**ABOUT THIS TASK:**
Return all the lines below exactly. Any picture among them is omitted.
┄┄┄┄┄┄
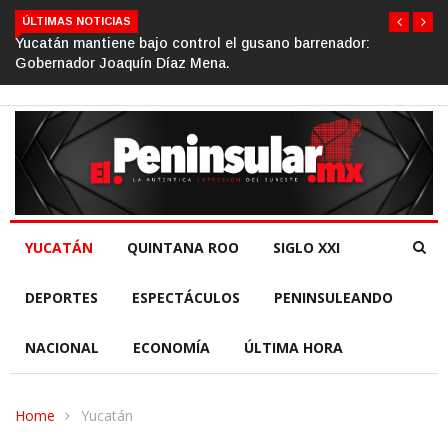
ÚLTIMAS NOTICIAS
Gino Segura impulsa el turismo comunitario desde el Senad
de la República.
YUCATÁN
QUINTANA ROO
SIGLO XXI
DEPORTES
ESPECTÁCULOS
PENINSULEANDO
NACIONAL
ECONOMÍA
ÚLTIMA HORA
Home
Yucatán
┄┄┄┄┄┄
**TASK OUTPUT:**
ÚLTIMAS NOTICIAS
Gino Segura impulsa el turismo comunitario desde el Senad
de la República.
YUCATÁN
QUINTANA ROO
SIGLO XXI
DEPORTES
ESPECTÁCULOS
PENINSULEANDO
NACIONAL
ECONOMÍA
ÚLTIMA HORA
Home
Yucatán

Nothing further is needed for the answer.